Exercise brief |
The lines to copy are those in the listing below that contain the word "rewolucji".

Entries shown |
□ □ □
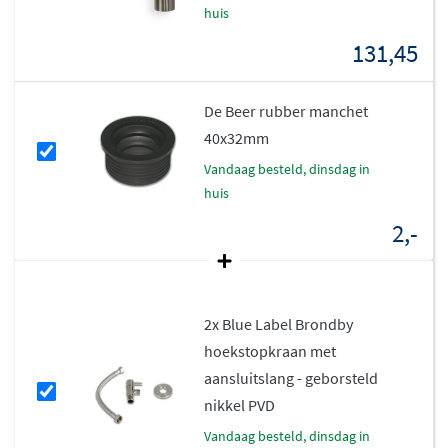
keur
huis
131,45
Deze kraan is gemaakt van stevig
messing
en voldoet
aan de KIWA-normen. Dat garandeert een lange
levensduur en betrouwbare prestaties. De kraan is
De Beer rubber manchet
geschikt voor 1-gats montage en wordt geleverd zonder
40x32mm
waste, zodat je zelf kunt kiezen welke afvoeroplossing
vandaag besteld, dinsdag in
het beste bij jouw wastafel past. De aansluiting gebeurt
huis
via standaard 3/8 inch koppelingen.
2,-
2x Blue Label Brondby
hoekstopkraan met
aansluitslang - geborsteld
nikkel PVD
vandaag besteld, dinsdag in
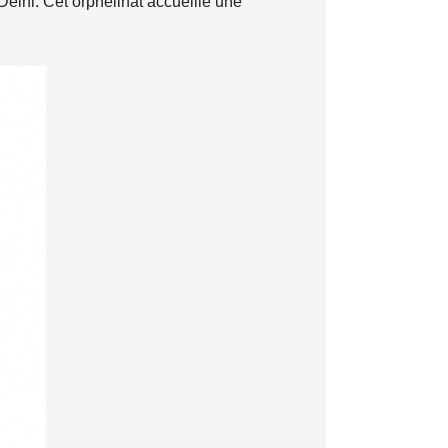
Delhi. Cet orphelinat accueille une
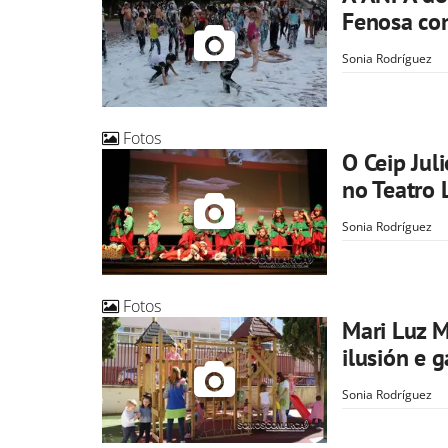
Fenosa con
Sonia Rodríguez
Fotos
O Ceip Jul
no Teatro
Sonia Rodríguez
Fotos
Mari Luz 
ilusión e 
Sonia Rodríguez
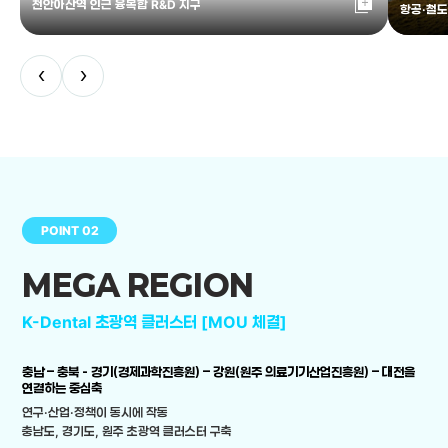
library_add
천안아산역 인근 융복합 R&D 지구
항공·철도
‹
›
POINT 02
MEGA REGION
K-Dental 초광역 클러스터 [MOU 체결]
충남 – 충북 - 경기(경제과학진흥원) – 강원(원주 의료기기산업진흥원) – 대전을
연결하는 중심축
연구·산업·정책이 동시에 작동
충남도, 경기도, 원주 초광역 클러스터 구축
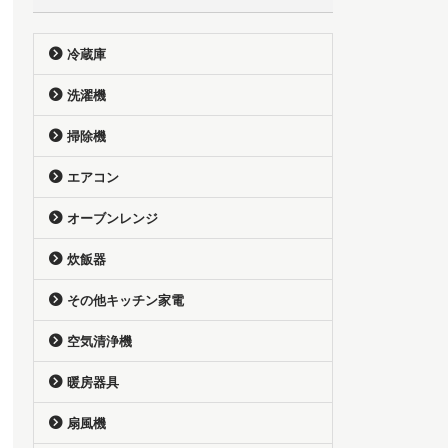
冷蔵庫
洗濯機
掃除機
エアコン
オーブンレンジ
炊飯器
その他キッチン家電
空気清浄機
暖房器具
扇風機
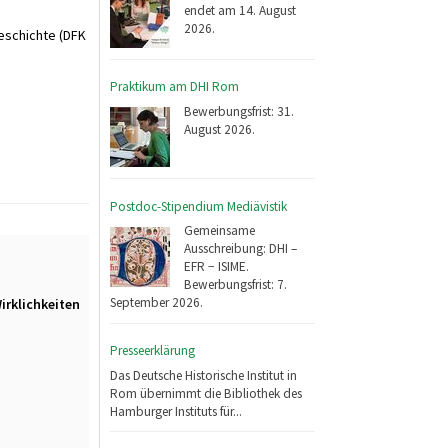
endet am 14. August
2026.
eschichte (DFK
Praktikum am DHI Rom
Bewerbungsfrist: 31.
August 2026.
Postdoc-Stipendium Mediävistik
Gemeinsame
Ausschreibung: DHI –
EFR − ISIME.
Bewerbungsfrist: 7.
September 2026.
irklichkeiten
Presseerklärung
Das Deutsche Historische Institut in
Rom übernimmt die Bibliothek des
Hamburger Instituts für...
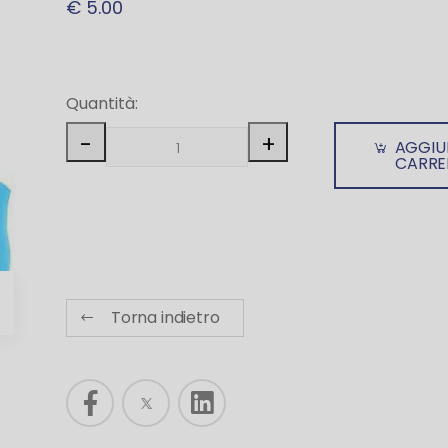
€ 5.00
Quantità:
-
+
AGGIU
CARRE
Torna indietro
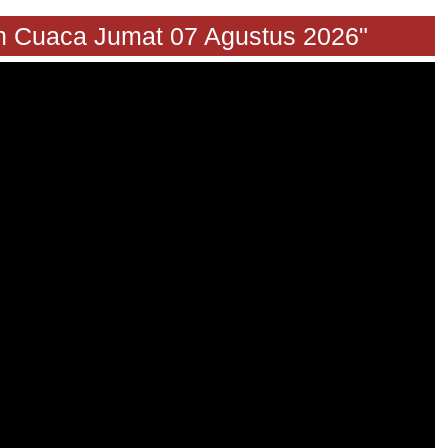
iraan Cuaca Jumat 07 Agustus 2026"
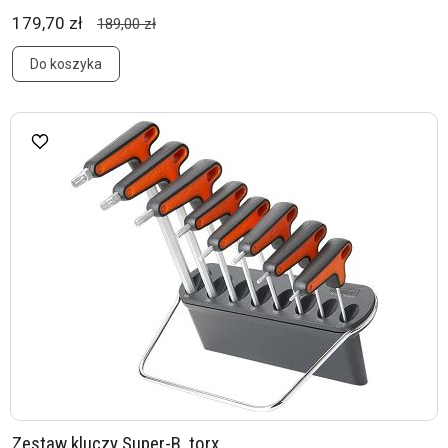
179,70 zł
189,00 zł
Do koszyka
Zestaw kluczy Super-B, torx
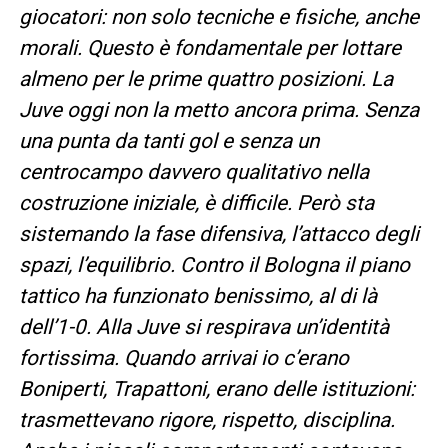
giocatori: non solo tecniche e fisiche, anche
morali. Questo è fondamentale per lottare
almeno per le prime quattro posizioni. La
Juve oggi non la metto ancora prima. Senza
una punta da tanti gol e senza un
centrocampo davvero qualitativo nella
costruzione iniziale, è difficile. Però sta
sistemando la fase difensiva, l’attacco degli
spazi, l’equilibrio. Contro il Bologna il piano
tattico ha funzionato benissimo, al di là
dell’1-0. Alla Juve si respirava un’identità
fortissima. Quando arrivai io c’erano
Boniperti, Trapattoni, erano delle istituzioni:
trasmettevano rigore, rispetto, disciplina.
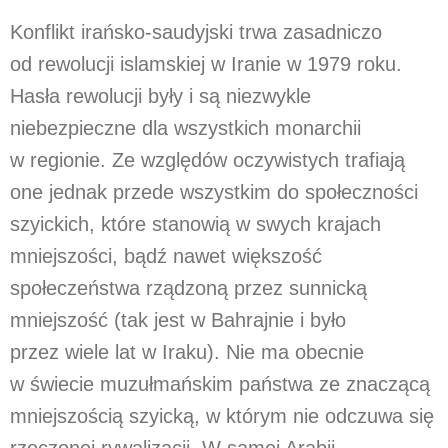
Konflikt irańsko-saudyjski trwa zasadniczo
od rewolucji islamskiej w Iranie w 1979 roku.
Hasła rewolucji były i są niezwykle
niebezpieczne dla wszystkich monarchii
w regionie. Ze względów oczywistych trafiają
one jednak przede wszystkim do społeczności
szyickich, które stanowią w swych krajach
mniejszości, bądź nawet większość
społeczeństwa rządzoną przez sunnicką
mniejszość (tak jest w Bahrajnie i było
przez wiele lat w Iraku). Nie ma obecnie
w świecie muzułmańskim państwa ze znaczącą
mniejszością szyicką, w którym nie odczuwa się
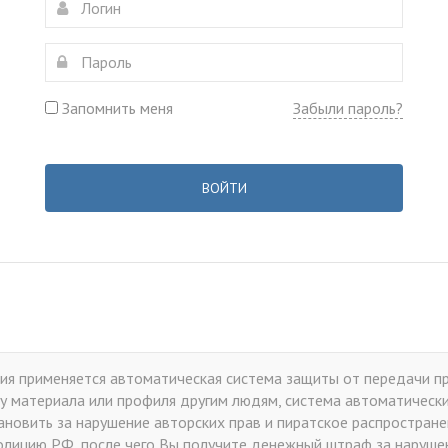
Запомнить меня
Забыли пароль?
ВОЙТИ
я применяется автоматическая система защиты от передачи пр
у материала или профиля другим людям, система автоматически 
тановить за нарушение авторских прав и пиратское распростран
лицию РФ, после чего Вы получите денежный штраф за нарушен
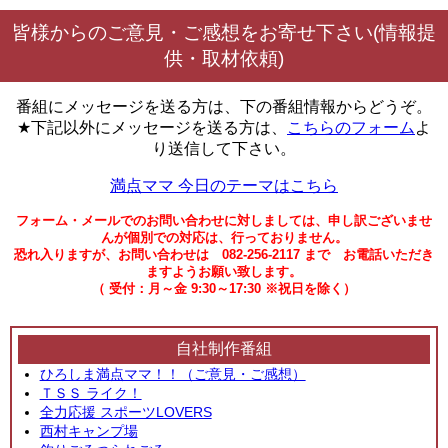
皆様からのご意見・ご感想をお寄せ下さい(情報提
供・取材依頼)
番組にメッセージを送る方は、下の番組情報からどうぞ。
★下記以外にメッセージを送る方は、
こちらのフォーム
よ
り送信して下さい。
満点ママ 今日のテーマはこちら
フォーム・メールでのお問い合わせに対しましては、申し訳ございませ
んが個別での対応は、行っておりません。
恐れ入りますが、お問い合わせは 082-256-2117 まで お電話いただき
ますようお願い致します。
（ 受付：月～金 9:30～17:30 ※祝日を除く）
自社制作番組
ひろしま満点ママ！！（ご意見・ご感想）
ＴＳＳ ライク！
全力応援 スポーツLOVERS
西村キャンプ場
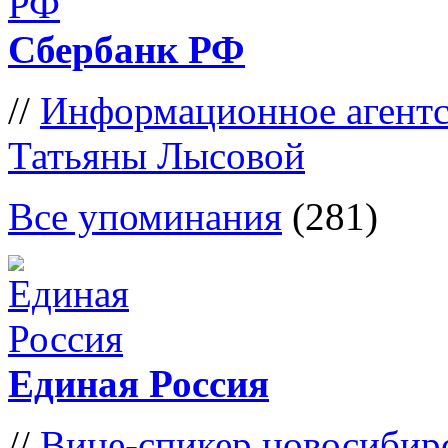
Сбербанк РФ
//
Информационное агентс
Татьяны Лысовой
Все упоминания
(281)
Единая Россия
//
Вице-спикер новосибирс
□ □ □
Response to the exercise |
od rewolucji islamskiej w Iranie w 1979 roku.
Hasła rewolucji były i są niezwykle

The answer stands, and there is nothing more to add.